Picture the scene at Security Blogs R Us:
“We’re so freakin’ clever, we’ve figured out Dan Kaminsky’s DNS vulnerability”
“Yeah, but what if someone else figures it out – won’t we look stupid if we post second to them?”
“You’re right – but we gave Dan our word we wouldn’t publish.”
“So we won’t publish, but we’ll have a blog article ready to go if someone else spills the beans, so that we can prove that we knew all about it anyway.”
“Yeah, but we’d better be careful not to publish it accidentally.”
>>WHOOP, WHOOP, WHOOP<<
“What was that?”
“The blog alert – someone else is beating us to the punch as we speak.”
“Publish or perish! Damn the torpedoes – false beard ahead!”
“What? Are you downloading those dodgy foreign-dubbed pirated anime series off BitTorrent through the company network again?”
“Yes – I found a way around your filters.”
It’s true (okay, except for all of the made-up dialog above), a blog at one of the security vulnerability research crews (ahem, Matasano) did the unthinkable and rushed a blog entry out on the basis that they thought someone else (ahem, Halvar Flake) was beating them to it. And now we all know. The genie is out of the bag, the cat has been spilled, and the beans are out of the bottle.
Now we all know how to spoof DNS.
Okay, so Matasano pulled the blog pretty quickly, but by then it had already been copied to server upon server, and some of those copies are held by people who don’t want to take the information off the Internet.
Clearly, Information Wants To Be Free.
There’s an expression I never quite got the hang of – “Information Wants To Be Free”, cry the free software guys (who believe that software is information, rather than expression, which is a different argument entirely) – and the sole argument they have for this is that once information is freed, it’s impossible to unfree it.
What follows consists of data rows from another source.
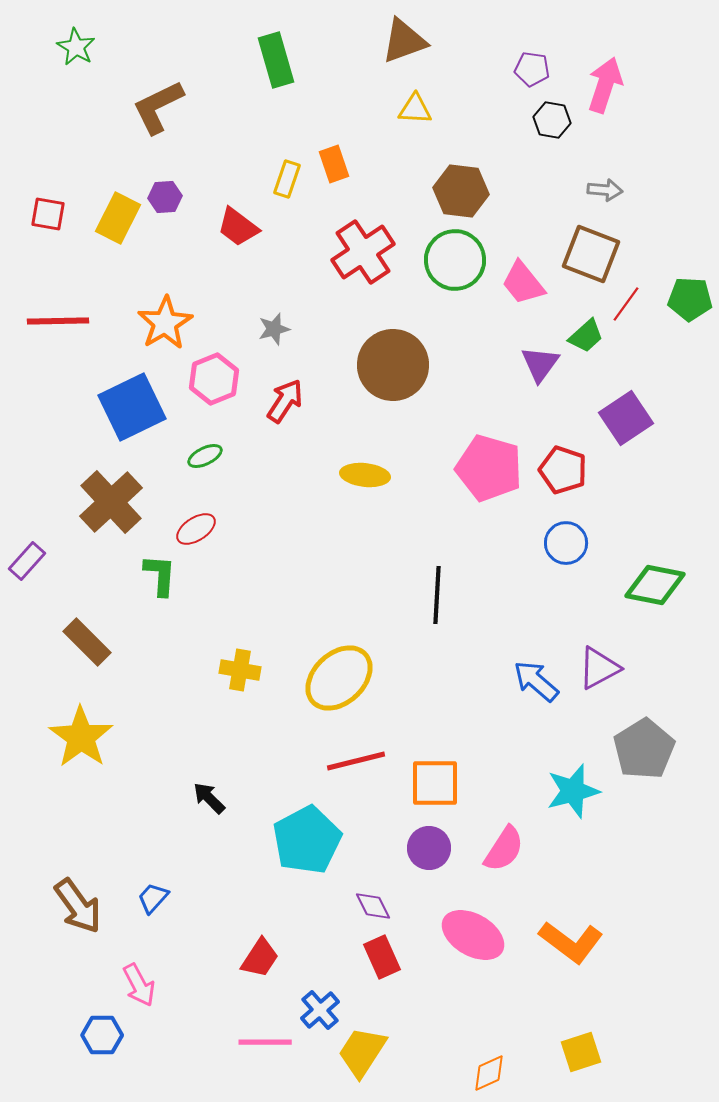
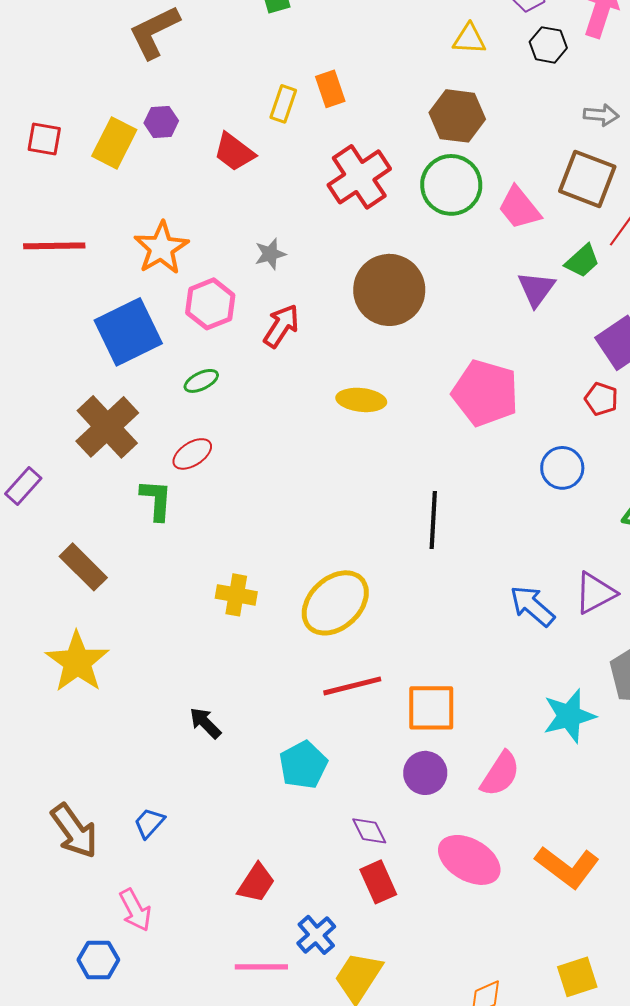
yellow triangle: (415, 109) -> (469, 39), moved
red pentagon: (563, 470) -> (601, 399), moved, size x0.7
cyan pentagon: (307, 840) -> (303, 765), size x0.7

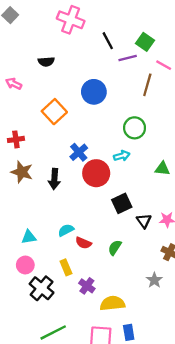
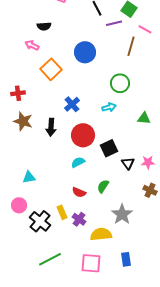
pink arrow: (14, 84) -> (32, 45), moved
red circle: (96, 173) -> (83, 135), moved
cyan semicircle: (66, 230) -> (78, 162), moved
red semicircle: (83, 243) -> (79, 192), moved
pink circle: (25, 265) -> (19, 205), moved
yellow rectangle: (66, 267) -> (62, 212), moved
gray star: (154, 280) -> (122, 214), moved, size x1.5
blue rectangle: (129, 332) -> (126, 259), moved

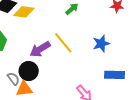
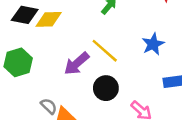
black circle: (29, 71) -> (106, 88), moved

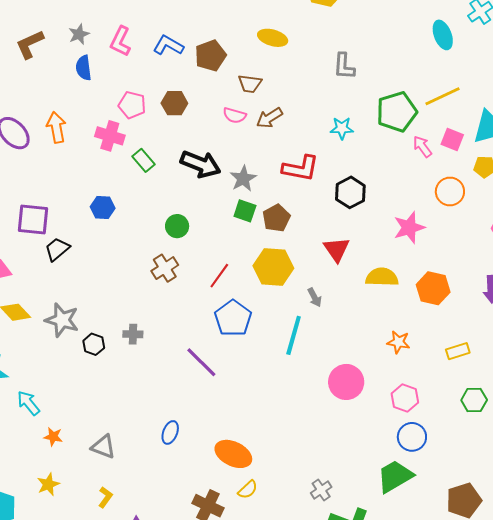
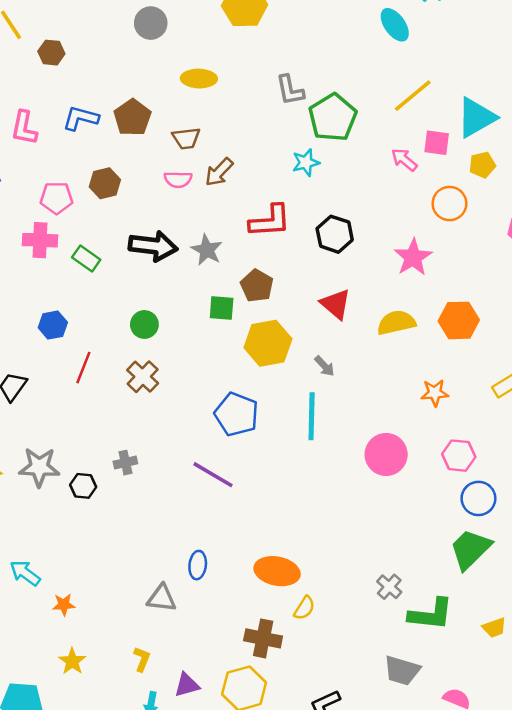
green pentagon: (397, 112) -> (333, 117), moved
green square: (245, 211) -> (222, 308), moved
red line: (219, 276) -> (83, 368), moved
gray triangle: (103, 447) -> (162, 598), moved

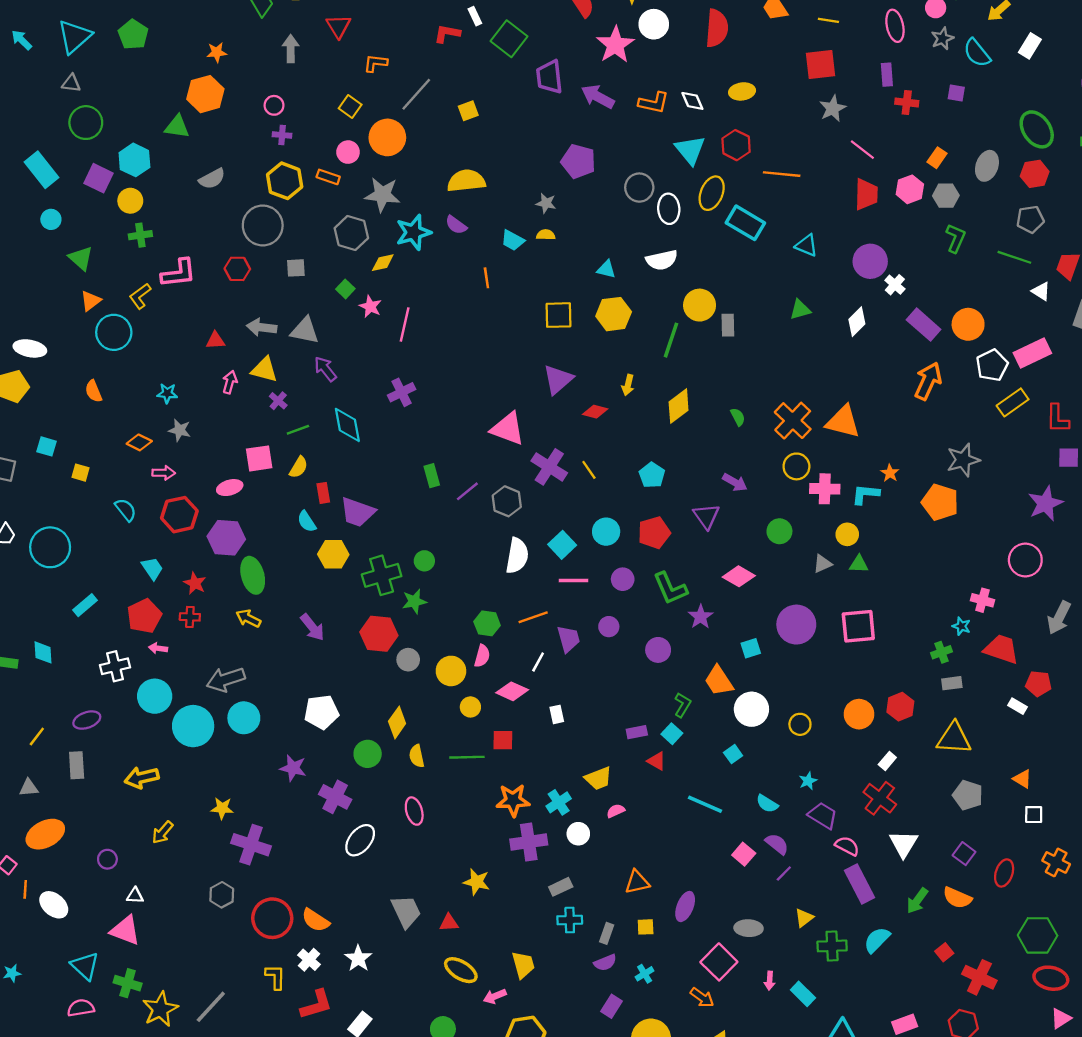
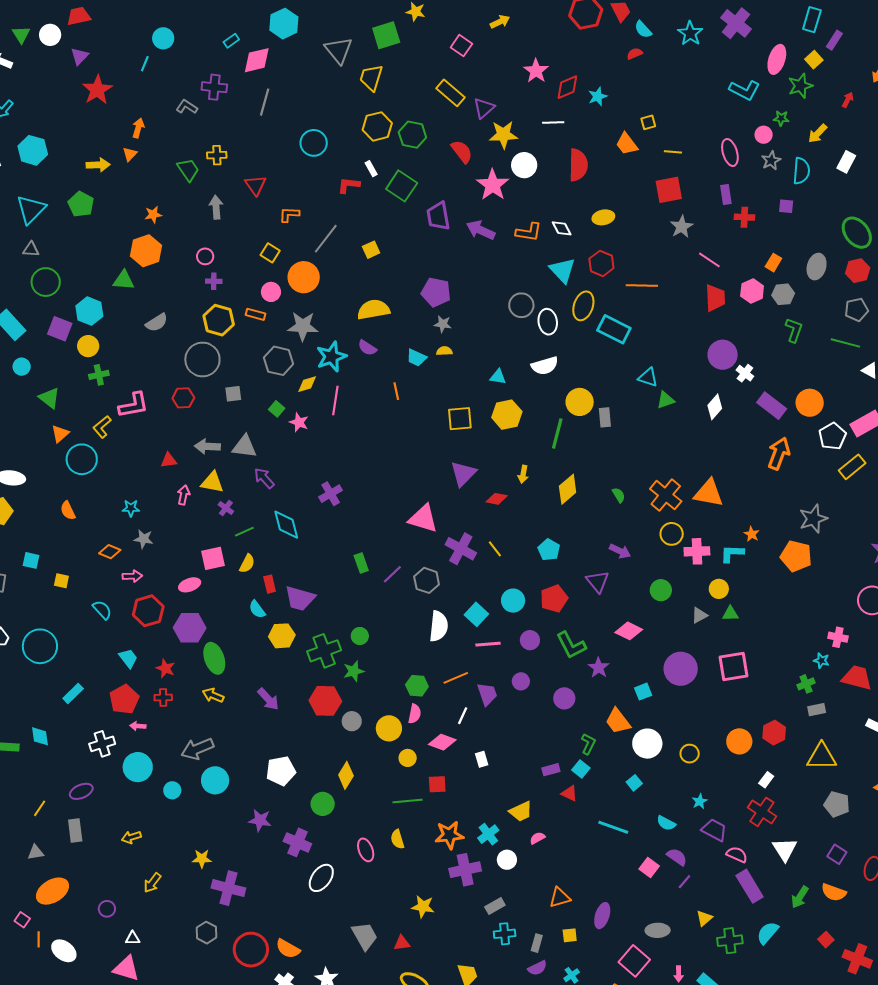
cyan semicircle: (977, 53) -> (801, 171), turned -132
purple pentagon: (578, 161) -> (436, 292), moved
cyan triangle: (806, 245) -> (648, 377), moved
pink line: (405, 324) -> (335, 400), moved
cyan circle: (193, 726) -> (172, 790), size x0.5
yellow semicircle: (417, 756) -> (397, 839), moved
yellow arrow: (142, 778) -> (131, 837), size x0.7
A secret once told is no longer a secret.
There’s an allusion to the way in which liquid ‘wants to be at its lowest level’ (unless it’s liquid helium, which tends to climb up the sides of the beaker when you’re not looking), in that if you can’t easily put something back to where it used to be, then where it used to be is not where it wants to be.
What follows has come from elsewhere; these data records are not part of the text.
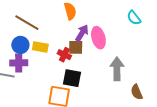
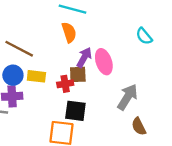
red cross: (64, 55) -> (65, 84), turned -32
gray arrow: (117, 69) -> (127, 97), turned 35
brown semicircle: (137, 92) -> (139, 126), moved

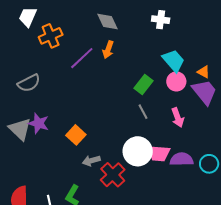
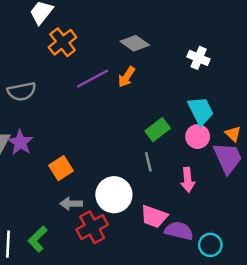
gray diamond: (108, 22) -> (135, 43), turned -45
orange cross: (51, 36) -> (63, 42), turned -30
white circle: (138, 151) -> (114, 195), moved

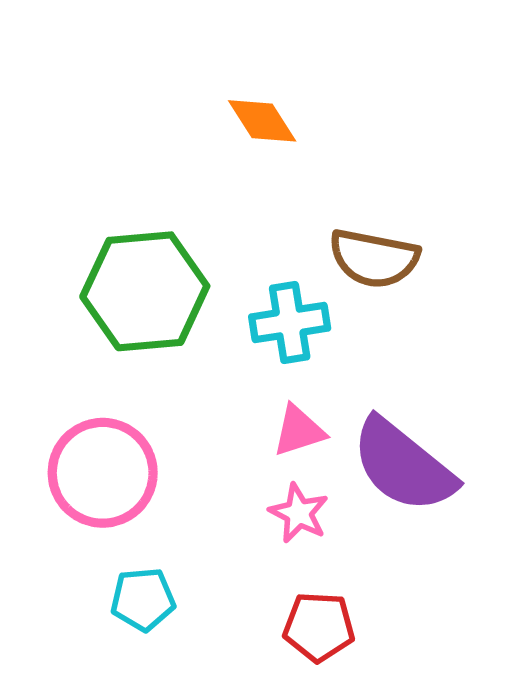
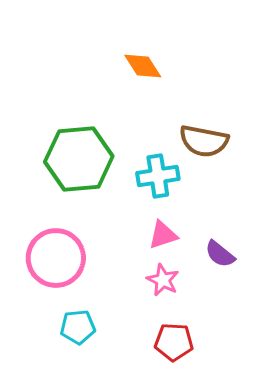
purple semicircle: (403, 465) -> (220, 254), size x0.5

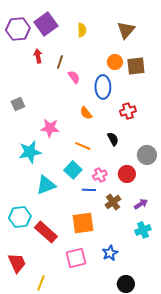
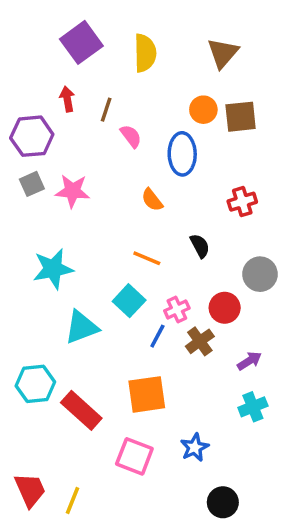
purple hexagon: (18, 29) -> (32, 136), moved
yellow semicircle: (82, 30) -> (145, 53), size x1.5
red cross: (128, 111) -> (242, 202), moved
pink star: (50, 128) -> (73, 191), moved
blue line: (89, 190) -> (157, 336), turned -64
brown cross: (113, 202) -> (200, 341), moved
pink square: (76, 258) -> (134, 456), turned 35
red trapezoid: (17, 263) -> (30, 490), moved

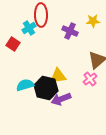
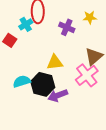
yellow triangle: (58, 76) -> (55, 62), moved
pink cross: (90, 79) -> (87, 75), size x1.6

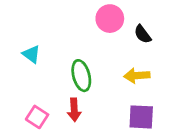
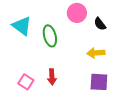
cyan triangle: (31, 54) -> (22, 26), moved, size x1.5
green ellipse: (81, 76) -> (50, 36), moved

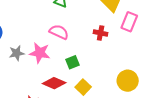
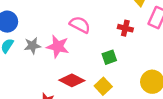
green square: (72, 62) -> (109, 57), moved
So, information wants to be free, and Richard Stallmann’s bicycle tyre wants to have a puncture.
I can immediately think of only one extra piece of advice I’d have given to the teams patching this on top of what I said in my previous blog, and that’s something that, in testing, I find the Windows Server 2003 DNS server was doing anyway.
So, that’s alright then.
Well, not entirely – I do have some minor misgivings that I hope I’ve raised to the right people.
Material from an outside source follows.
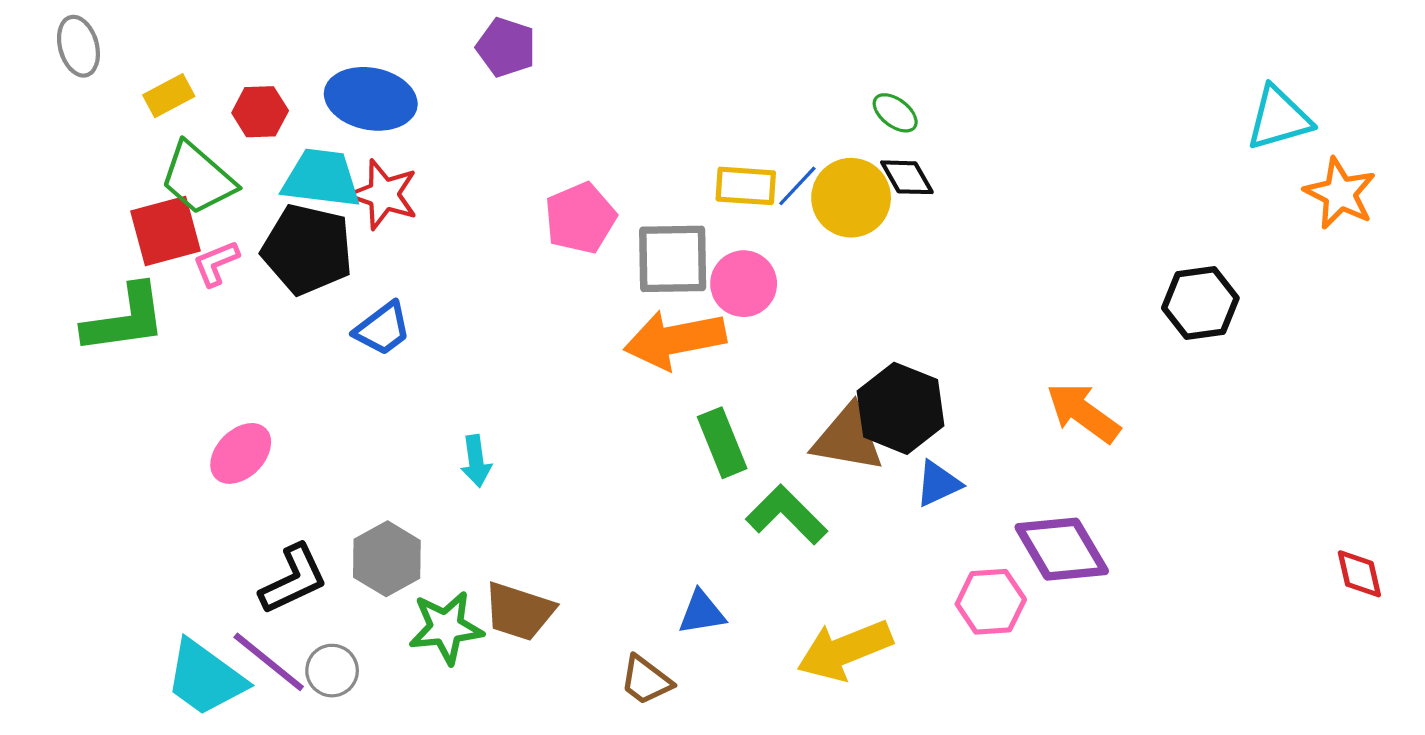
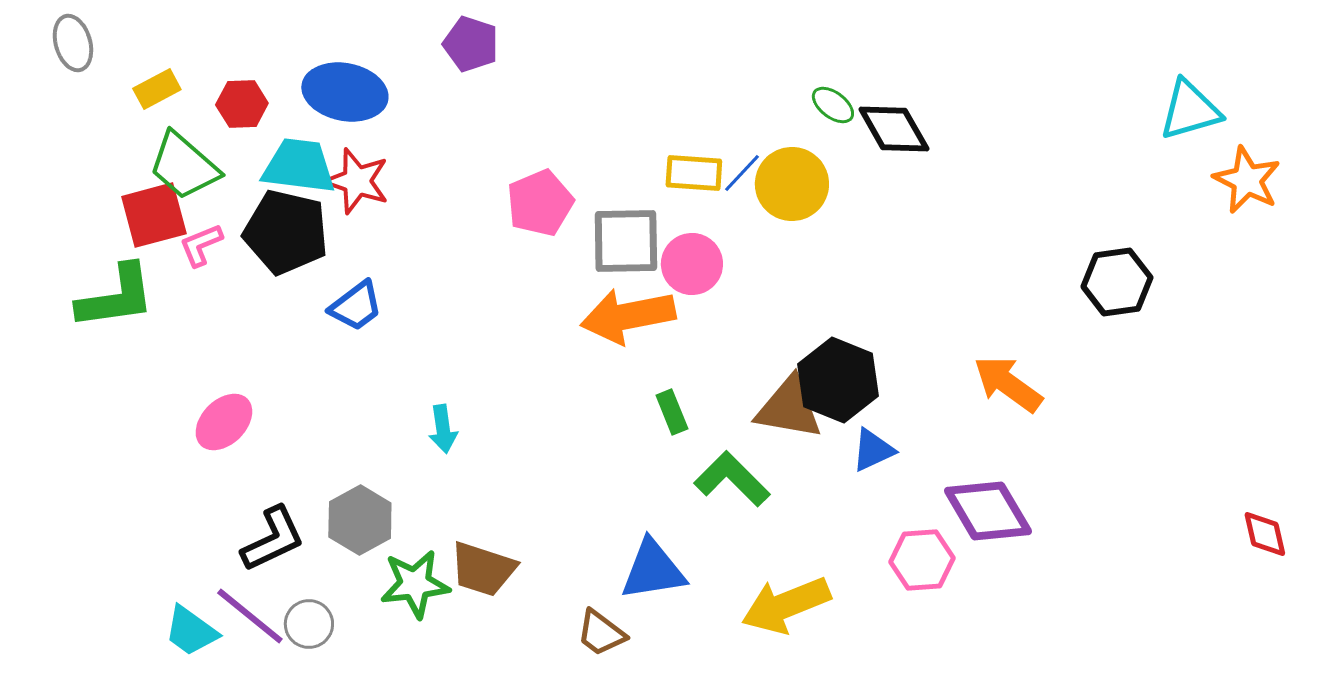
black diamond: (907, 177) -> (894, 129), moved, size x1.4
green rectangle: (722, 443) -> (672, 412), size x0.7
blue triangle: (702, 613) -> (653, 570), size x1.5
cyan trapezoid: (205, 678) -> (191, 631), size x0.7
But in answer to something that was asked on the newsgroups, no I don’t think you should hold off patching – the patch has some manual elements to it, in that you have to make sure the DNS server doesn’t impinge on your existing UDP services (and most of you won’t have that many), but patching is really a whole lot better than the situation you could find yourself in if you don’t patch.
And Dan, if you’re reading this – hi – great job in getting the big players to all work together, and quite frankly, the secrecy lasted longer than I expected it to. Good job, and thanks for trying to let us all get ourselves patched before your moment of glory at BlackHat.